The big boys who really run Springfield are at it again. Back in August, Exelon Chairperson John Rowe delivered a very frank speech to his shareholders. Exelon is the parent company of Chicago-based Commonwealth Edison, and Rowe explained how he planned to increase his company's profitability.

Rowe said he couldn't tell his shareholders specifically how the company planned to increase Exelon's bottom line because doing so would make it a political dead duck.

"If I were to tell you that we have a detailed plan for solving [the dilemma the company faces when ComEd's rates could drop significantly at the end of 2006], that plan would instantly become unachievable," Rowe said, adding, "and that is why we have some of this air of mystery about it that we do."

As you probably know, Exelon has announced that it wants to purchase Decatur-based Illinois Power. Exelon unveiled legislation recently that it said would help it buy the financially troubled company, and conveniently, also allowed it to lock in a rate increase for itself years in advance. But that part was dropped when the public roared its disapproval. Then Exelon tried to get sneaky by doing the same thing with different language, but that was also quickly abandoned.

Now if you think Exelon has given up, you need to move out of Illinois. That ain't the way things are done here. Big-time lobbying pushes such as these always have their starting point, their immediate fallback position, and their true endgame, which is usually shrouded until the last moment in an "air of mystery," as Rowe put it.

Let's go back to the August shareholder meeting. Rowe said a lot of interesting things.

"What we're really after here - just keep your eye on this constantly - is not what maximizes ComEd's income, but what maximizes Exelon's income," Rowe confided.

So how do you maximize Exelon's income without necessarily maximizing its subsidiary's income? One very easy way is to charge ComEd a higher price for the electricity that another Exelon subsidiary, Genco, produces. The higher wholesale price is then simply passed along to the consumers. ComEd only delivers electricity to homes and businesses. Exelon, through its subsidiary Genco, generates the actual juice.

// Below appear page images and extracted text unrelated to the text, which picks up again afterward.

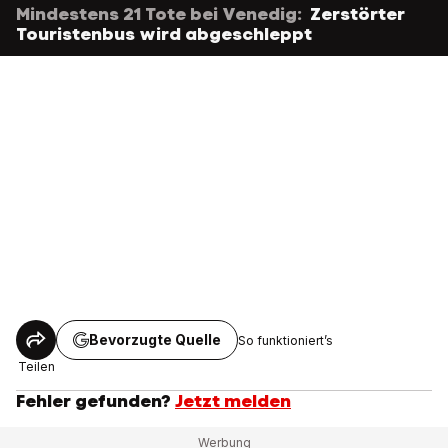
Mindestens 21 Tote bei Venedig:
Zerstörter
Touristenbus wird abgeschleppt
Bevorzugte Quelle
So funktioniert’s
Teilen
Fehler gefunden?
Jetzt melden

As Rowe explained during the shareholders meeting, if Exelon "can move the parts so that Genco revenue and income picks up more than ComEd revenue goes down, that will be really nifty."

Right now, ComEd can't do that under state law. ComEd's current retail price has to be based on Genco's current wholesale price.

But what if ComEd was allowed to sign a long-term contract with sister company Genco? And what if ComEd did so by constantly keeping its eye on maximizing its parent company's income, to paraphrase Rowe?

Let's say ComEd signs an agreement in 2007 with Exelon/Genco to purchase power at a set rate for nine years. But what if market rates decline? With the ongoing construction of natural gas "peaker plants," the national trend toward increased competition in the supply side, and the dramatic progress Genco has made in making its nuclear plants much more cost-efficient, it's more than possible this could happen.

Under Exelon's latest proposal, however, the Illinois Commerce Comission could only look at whether the agreement was "prudent and reasonable" in 2007, not five years down the road when market rates could be much lower.

But what if market rates go up? What if some company like Enron games the system again and prices skyrocket? Isn't Exelon then screwed and the consumers happy campers? Good point. In fact, it's the major arguing point that ComEd is basing its case on these days.

Not surprisingly, Chairperson Rowe supplied the answer to that question himself during the August meeting: "We're trying to set up a circumstance where Exelon can be, at attractive prices, the all-requirements supplier for ComEd."

In other words, even if the market price for electricity spikes elsewhere, if Exelon is supplying all, or almost all, of ComEd's power at a pre-set and "attractive" rate designed with a constant eye on Exelon's earnings, it will still make a very tidy profit.

The bottom line is that ComEd is continuing to use the Illinois Power purchase to deflect attention from a major legislative change in the way it is regulated.

What we have here is a very subtle, but highly significant, re-write of the state's utility laws without the usual months-long negotiating process that always accompanies such things. Instead, as I write this, the company hopes to ram its new bill through both the House and Senate in three days this week.